#### Excerpted data
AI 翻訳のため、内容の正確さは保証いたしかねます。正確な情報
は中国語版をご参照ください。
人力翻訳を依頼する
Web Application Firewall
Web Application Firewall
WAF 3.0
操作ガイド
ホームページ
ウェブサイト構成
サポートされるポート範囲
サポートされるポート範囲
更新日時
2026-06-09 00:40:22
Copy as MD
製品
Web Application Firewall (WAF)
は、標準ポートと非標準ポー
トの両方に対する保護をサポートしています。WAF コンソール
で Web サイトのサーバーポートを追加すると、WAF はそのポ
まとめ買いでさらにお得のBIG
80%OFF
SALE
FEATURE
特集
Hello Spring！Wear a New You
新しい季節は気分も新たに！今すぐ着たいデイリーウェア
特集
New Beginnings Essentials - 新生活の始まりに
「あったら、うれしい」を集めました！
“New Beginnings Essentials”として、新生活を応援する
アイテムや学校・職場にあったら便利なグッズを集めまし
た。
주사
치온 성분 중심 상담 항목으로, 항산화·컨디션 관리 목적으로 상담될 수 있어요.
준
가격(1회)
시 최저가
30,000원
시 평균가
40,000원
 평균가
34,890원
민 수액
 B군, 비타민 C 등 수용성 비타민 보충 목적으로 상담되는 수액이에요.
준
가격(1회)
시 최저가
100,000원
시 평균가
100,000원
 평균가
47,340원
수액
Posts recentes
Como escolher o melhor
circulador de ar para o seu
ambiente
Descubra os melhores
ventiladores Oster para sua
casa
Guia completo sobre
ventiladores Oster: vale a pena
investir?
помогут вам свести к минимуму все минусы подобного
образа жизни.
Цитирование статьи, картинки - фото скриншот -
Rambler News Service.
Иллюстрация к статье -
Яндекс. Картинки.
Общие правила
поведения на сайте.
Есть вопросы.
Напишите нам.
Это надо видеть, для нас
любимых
########
#### Excerpted data
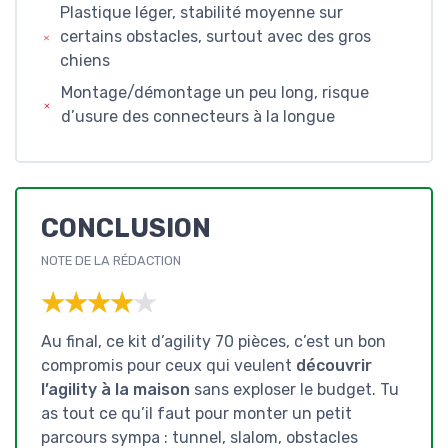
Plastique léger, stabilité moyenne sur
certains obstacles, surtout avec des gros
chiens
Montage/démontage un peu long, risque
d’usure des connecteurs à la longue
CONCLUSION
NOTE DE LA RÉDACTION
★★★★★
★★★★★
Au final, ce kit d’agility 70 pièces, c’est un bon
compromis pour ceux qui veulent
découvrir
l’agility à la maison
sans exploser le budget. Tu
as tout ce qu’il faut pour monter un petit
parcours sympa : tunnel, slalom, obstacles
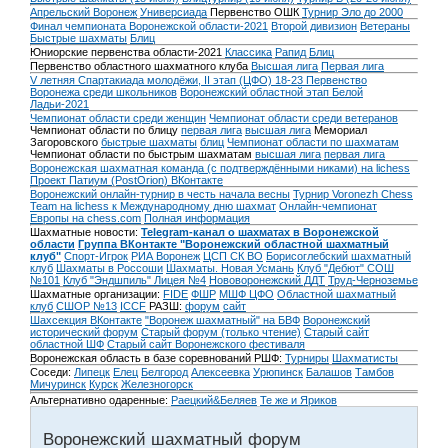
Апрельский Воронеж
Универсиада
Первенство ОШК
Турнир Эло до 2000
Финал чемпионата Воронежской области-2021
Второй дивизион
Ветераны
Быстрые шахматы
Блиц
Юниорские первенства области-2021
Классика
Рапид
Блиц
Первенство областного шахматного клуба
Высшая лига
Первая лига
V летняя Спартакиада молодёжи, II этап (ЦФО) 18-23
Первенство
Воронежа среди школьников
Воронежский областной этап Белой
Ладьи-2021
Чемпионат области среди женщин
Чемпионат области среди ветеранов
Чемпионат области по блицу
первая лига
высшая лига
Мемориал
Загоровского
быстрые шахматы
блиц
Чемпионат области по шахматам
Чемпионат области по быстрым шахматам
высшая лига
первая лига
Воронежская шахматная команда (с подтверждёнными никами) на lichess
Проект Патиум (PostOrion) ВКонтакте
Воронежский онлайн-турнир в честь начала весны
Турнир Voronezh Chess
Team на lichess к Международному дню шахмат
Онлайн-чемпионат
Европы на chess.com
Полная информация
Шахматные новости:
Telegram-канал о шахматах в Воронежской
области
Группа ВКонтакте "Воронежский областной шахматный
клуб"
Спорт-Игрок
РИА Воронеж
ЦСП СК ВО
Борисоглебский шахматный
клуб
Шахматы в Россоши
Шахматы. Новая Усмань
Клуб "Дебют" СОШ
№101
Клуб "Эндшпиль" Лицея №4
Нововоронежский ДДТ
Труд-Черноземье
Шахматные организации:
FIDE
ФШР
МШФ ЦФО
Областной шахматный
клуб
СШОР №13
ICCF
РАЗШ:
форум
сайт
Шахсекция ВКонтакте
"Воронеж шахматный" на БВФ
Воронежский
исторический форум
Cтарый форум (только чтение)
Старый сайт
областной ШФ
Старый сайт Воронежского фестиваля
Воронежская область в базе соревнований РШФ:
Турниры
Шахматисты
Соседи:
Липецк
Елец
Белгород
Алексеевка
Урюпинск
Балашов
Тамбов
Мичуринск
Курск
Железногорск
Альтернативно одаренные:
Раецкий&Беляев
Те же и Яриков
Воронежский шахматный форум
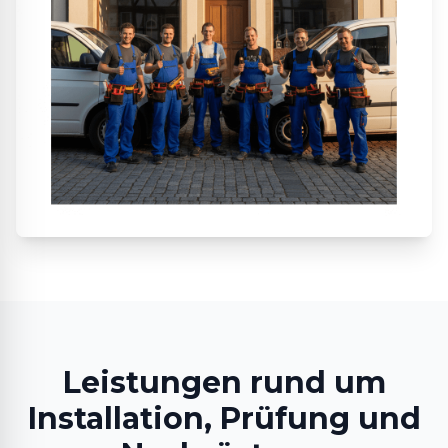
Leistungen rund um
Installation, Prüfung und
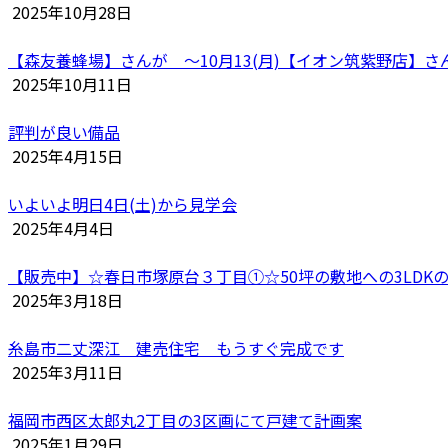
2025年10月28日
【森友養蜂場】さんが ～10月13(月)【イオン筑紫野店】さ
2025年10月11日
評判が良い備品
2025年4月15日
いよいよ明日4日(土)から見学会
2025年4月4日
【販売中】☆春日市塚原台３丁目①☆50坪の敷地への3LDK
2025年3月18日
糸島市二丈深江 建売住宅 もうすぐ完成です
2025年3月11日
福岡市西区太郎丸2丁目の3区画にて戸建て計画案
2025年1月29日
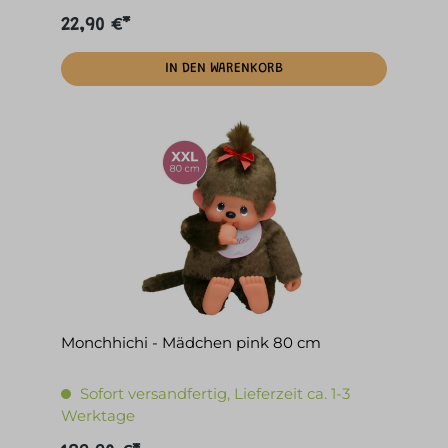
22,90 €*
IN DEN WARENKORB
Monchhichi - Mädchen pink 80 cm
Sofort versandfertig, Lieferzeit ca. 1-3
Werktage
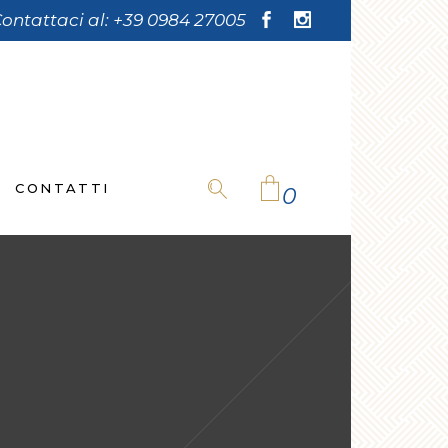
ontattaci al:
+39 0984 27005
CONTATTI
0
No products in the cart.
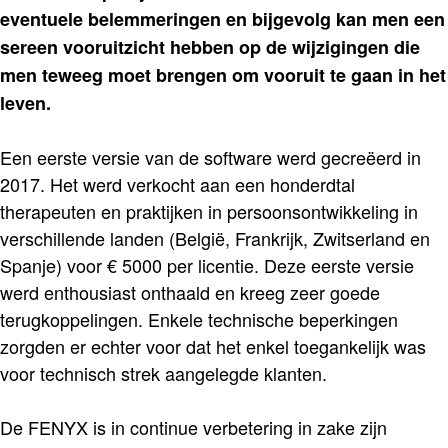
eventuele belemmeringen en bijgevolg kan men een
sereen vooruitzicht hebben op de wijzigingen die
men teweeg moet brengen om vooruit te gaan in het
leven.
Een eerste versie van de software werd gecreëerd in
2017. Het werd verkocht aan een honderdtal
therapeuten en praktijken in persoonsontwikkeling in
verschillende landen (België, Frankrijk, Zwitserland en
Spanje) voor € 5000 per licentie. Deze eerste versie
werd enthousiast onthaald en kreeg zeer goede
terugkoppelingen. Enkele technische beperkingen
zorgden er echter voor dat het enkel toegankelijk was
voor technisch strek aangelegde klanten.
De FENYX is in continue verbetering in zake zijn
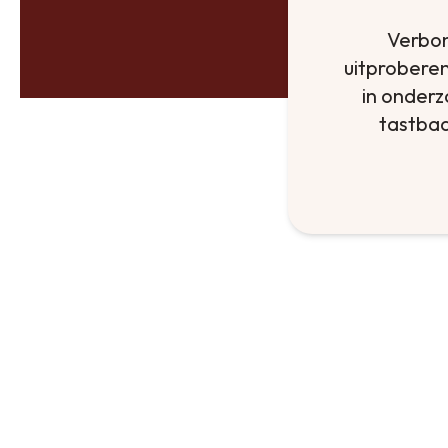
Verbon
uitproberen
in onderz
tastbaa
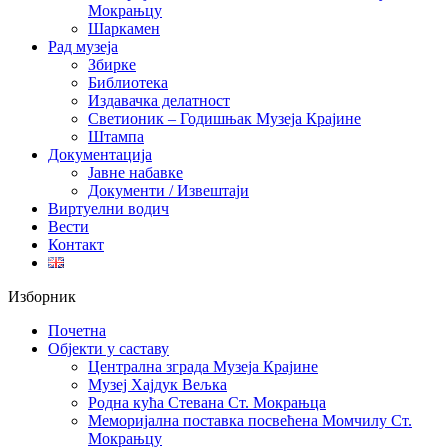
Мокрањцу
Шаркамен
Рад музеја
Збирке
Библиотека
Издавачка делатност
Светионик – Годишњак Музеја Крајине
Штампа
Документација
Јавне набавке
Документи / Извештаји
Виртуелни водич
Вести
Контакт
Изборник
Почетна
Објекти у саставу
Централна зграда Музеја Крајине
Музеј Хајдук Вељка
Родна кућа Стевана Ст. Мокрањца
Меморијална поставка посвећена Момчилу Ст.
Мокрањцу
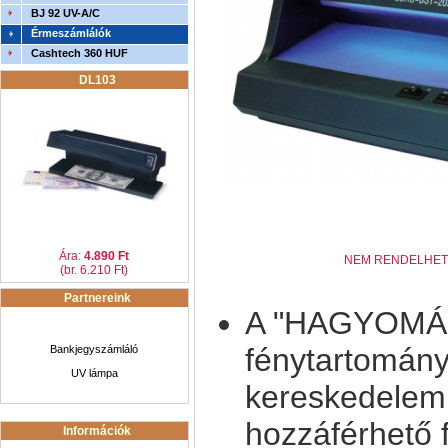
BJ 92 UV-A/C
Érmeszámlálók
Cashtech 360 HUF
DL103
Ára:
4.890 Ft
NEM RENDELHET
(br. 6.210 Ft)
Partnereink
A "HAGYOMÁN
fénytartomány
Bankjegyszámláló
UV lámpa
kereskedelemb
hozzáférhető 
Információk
########
:: Work task ::
Scan the listing above, and wherever a line holds the word "среди", copy it.

:: Exercise result ::
Воронежа среди школьников
Чемпионат области среди женщин
Чемпионат области среди ветеранов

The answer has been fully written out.